11. Your spirit which has gone afar
to the farthest realms,
may it return to you again
that it may live and dwell here.
12. Your spirit which has gone afar
to the past and the future,
may it return to you again
that it may live and dwell here.
RV X, 59
ii) 1. Now may his life be renewed and further extended,
as by two skilled charioteers, pursuing their course!
May he, like Cyavana, attain the goal!
May Goddess Destruction move to distant places!
2. This is a song for wealth, for food in plenty.
Let us do many noble deeds to win glory!
Now may the singer rejoice in all our doings!
May Goddess Destruction move to distant places!
3. May we surpass our foes by deeds of valor,
as heaven surpasses earth and mountains the plains.
All these our deeds the singer has acclaimed.
May Goddess Destruction move to distant places!
4. Do not deliver us over to Death, O Soma!
Still may our eyes behold the rising of the sun!
May the full life span determined by the Gods be ours!
May Goddess Destruction move to distant places!
5. O guide of the spirits, retain our heart within us.
Prolong for us the life span yet to be lived!
Allow us still to enjoy the vision of the sunlight!
Strengthen your body by means of the fat we bring you!

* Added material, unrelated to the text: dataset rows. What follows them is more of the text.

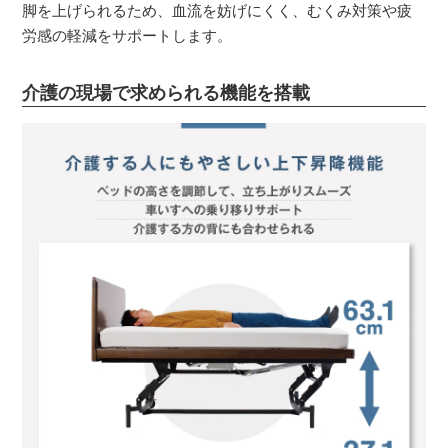
脚を上げられるため、血流を妨げにくく、むくみ対策や疲
労感の軽減をサポートします。
介護の現場で求められる機能を搭載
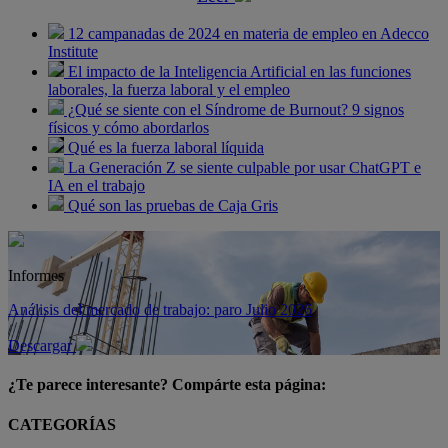
12 campanadas de 2024 en materia de empleo en Adecco
Institute
El impacto de la Inteligencia Artificial en las funciones
laborales, la fuerza laboral y el empleo
¿Qué se siente con el Síndrome de Burnout? 9 signos
físicos y cómo abordarlos
Qué es la fuerza laboral líquida
La Generación Z se siente culpable por usar ChatGPT e
IA en el trabajo
Qué son las pruebas de Caja Gris
Informes
Análisis del mercado de trabajo: paro Julio 2026
Descargar
¿Te parece interesante? Compárte esta página:
CATEGORÍAS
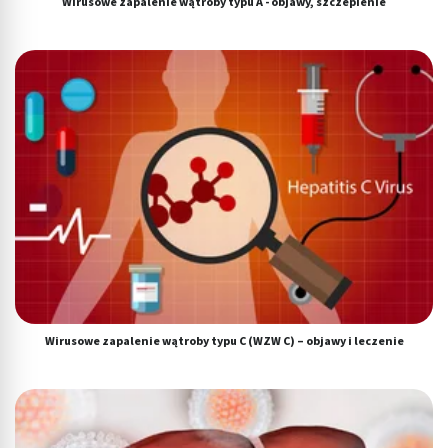
Wirusowe zapalenie wątroby typu A - objawy, szczepienie
Wirusowe zapalenie wątroby typu C (WZW C) – objawy i leczenie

6. O guide of the spirits, restore to us our sight,
give us again our life breath and powers of enjoyment.
Long may our eyes behold the rising of the sun!
O gracious Goddess, grant us your favor and bless us.
7. May Earth restore to us our breath of life,
may Goddess Heaven and the aery space return it!
May Soma give us once again a body
and Pushan show us again the way of salvation!
8. May both the worlds accord to Subandhu a blessing,
they who are youthful mothers of cosmic Order.
May heaven and earth remove all evil and shame!
May you be troubled neither by sin nor by pain!
9. The healing remedies descend from heaven
in twos and threes, or singly roam the earth.
May Heaven and Earth conspire to dispatch the evil
into the ground! May sorrow no more affect you!
10. Restore, O Indra, the ox that brought to this place
he chariot bearing the wife of Ushinara.
May Heaven and Earth conspire to dispatch the evil
into the ground! May sorrow no more affect you!
i) Spirit: manas throughout.
12. The past and the future: bhuta and bhavya.
ii) 1. Just as Cyavana was once restored and rejuvenated (cf . RV I, 116, 10), so may Subandhu, the rishi of this hymn, experience the same.
Goddess Destruction: nirrti. A dark Goddess frequently associated with Yama and death.